▶ [Extracted page text data]:
......
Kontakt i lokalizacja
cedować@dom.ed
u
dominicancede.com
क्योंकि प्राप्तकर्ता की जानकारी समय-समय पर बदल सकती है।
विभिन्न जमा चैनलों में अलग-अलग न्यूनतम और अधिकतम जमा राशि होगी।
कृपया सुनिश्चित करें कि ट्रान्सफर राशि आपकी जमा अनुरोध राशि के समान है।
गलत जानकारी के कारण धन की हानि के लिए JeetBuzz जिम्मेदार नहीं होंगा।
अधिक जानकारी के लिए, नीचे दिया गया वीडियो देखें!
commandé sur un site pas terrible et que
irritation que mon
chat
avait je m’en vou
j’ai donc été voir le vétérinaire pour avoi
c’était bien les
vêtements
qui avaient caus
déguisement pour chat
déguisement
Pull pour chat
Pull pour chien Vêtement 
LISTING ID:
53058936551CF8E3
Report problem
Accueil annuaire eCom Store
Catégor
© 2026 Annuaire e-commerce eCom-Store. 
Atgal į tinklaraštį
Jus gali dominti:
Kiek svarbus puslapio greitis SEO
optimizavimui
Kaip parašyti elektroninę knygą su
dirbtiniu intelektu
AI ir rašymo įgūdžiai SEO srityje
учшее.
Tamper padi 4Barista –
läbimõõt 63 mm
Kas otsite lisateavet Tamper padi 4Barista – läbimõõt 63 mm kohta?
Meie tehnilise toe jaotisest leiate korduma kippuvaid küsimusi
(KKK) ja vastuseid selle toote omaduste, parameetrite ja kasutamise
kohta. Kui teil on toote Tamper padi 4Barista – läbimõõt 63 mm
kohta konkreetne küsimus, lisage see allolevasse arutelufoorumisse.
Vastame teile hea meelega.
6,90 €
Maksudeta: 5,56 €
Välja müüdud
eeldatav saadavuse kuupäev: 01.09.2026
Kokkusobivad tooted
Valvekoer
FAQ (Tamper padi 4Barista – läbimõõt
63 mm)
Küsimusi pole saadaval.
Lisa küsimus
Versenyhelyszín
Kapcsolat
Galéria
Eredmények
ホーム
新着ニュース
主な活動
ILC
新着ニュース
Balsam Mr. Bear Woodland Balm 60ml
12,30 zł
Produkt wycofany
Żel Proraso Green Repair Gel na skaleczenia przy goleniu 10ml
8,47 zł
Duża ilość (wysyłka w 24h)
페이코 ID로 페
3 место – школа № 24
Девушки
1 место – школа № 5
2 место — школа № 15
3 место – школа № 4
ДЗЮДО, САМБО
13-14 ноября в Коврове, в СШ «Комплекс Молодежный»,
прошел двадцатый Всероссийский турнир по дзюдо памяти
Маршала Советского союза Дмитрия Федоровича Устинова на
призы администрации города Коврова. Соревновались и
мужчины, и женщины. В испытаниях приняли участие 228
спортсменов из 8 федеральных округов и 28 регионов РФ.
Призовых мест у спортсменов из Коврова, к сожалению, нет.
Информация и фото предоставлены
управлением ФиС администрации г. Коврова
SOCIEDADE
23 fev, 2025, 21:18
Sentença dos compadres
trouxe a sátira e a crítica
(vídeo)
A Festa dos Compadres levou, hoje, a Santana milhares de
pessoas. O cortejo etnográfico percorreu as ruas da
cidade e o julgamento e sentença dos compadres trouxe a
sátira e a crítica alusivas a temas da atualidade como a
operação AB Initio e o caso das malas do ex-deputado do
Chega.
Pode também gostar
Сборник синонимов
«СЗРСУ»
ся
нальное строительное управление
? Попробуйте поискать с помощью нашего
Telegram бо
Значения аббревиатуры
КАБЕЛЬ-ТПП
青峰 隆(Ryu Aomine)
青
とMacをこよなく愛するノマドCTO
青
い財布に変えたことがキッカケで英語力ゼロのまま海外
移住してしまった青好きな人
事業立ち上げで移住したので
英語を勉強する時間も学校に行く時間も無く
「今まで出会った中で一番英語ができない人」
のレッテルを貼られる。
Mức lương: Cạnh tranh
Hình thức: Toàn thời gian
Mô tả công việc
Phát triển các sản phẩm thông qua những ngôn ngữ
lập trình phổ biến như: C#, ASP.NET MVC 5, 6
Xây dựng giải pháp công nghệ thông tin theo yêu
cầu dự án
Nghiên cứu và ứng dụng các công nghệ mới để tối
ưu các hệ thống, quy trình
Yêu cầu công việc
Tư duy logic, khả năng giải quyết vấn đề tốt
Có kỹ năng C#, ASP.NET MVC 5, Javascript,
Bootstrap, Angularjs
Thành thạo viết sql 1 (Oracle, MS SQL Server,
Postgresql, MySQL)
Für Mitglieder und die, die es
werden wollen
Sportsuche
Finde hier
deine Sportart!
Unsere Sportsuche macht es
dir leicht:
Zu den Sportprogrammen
......
▶ [Exercise goal]: Report how many lines in the records above contain the word "sátira", giving only the number.

▶ [Final answer]: 2